Task to carry out: Write out exactly the lines below that run from the line containing "Recevez chaque mois dans votre boite mail" through the last line of the records.

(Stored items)
-=-=-

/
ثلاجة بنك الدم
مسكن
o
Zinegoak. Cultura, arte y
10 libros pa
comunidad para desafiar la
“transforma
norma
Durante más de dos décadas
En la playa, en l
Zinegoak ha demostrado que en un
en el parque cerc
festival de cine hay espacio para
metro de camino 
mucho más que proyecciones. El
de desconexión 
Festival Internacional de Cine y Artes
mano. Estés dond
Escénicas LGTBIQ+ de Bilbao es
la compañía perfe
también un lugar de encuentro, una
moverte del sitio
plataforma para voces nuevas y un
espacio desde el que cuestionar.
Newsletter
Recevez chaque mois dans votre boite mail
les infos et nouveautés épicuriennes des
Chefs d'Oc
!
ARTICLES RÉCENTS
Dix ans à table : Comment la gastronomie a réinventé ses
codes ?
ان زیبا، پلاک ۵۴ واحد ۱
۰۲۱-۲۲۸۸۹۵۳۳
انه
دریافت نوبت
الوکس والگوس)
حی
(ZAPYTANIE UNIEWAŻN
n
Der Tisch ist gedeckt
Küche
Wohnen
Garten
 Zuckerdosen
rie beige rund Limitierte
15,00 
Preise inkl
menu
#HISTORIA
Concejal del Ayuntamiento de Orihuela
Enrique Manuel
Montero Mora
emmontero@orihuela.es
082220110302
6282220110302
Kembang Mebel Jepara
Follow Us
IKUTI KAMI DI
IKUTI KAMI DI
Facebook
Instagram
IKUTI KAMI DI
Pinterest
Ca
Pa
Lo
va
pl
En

-=-=-

Answer space:
Recevez chaque mois dans votre boite mail
les infos et nouveautés épicuriennes des
Chefs d'Oc
!
ARTICLES RÉCENTS
Dix ans à table : Comment la gastronomie a réinventé ses
codes ?
ان زیبا، پلاک ۵۴ واحد ۱
۰۲۱-۲۲۸۸۹۵۳۳
انه
دریافت نوبت
الوکس والگوس)
حی
(ZAPYTANIE UNIEWAŻN
n
Der Tisch ist gedeckt
Küche
Wohnen
Garten
 Zuckerdosen
rie beige rund Limitierte
15,00 
Preise inkl
menu
#HISTORIA
Concejal del Ayuntamiento de Orihuela
Enrique Manuel
Montero Mora
emmontero@orihuela.es
082220110302
6282220110302
Kembang Mebel Jepara
Follow Us
IKUTI KAMI DI
IKUTI KAMI DI
Facebook
Instagram
IKUTI KAMI DI
Pinterest
Ca
Pa
Lo
va
pl
En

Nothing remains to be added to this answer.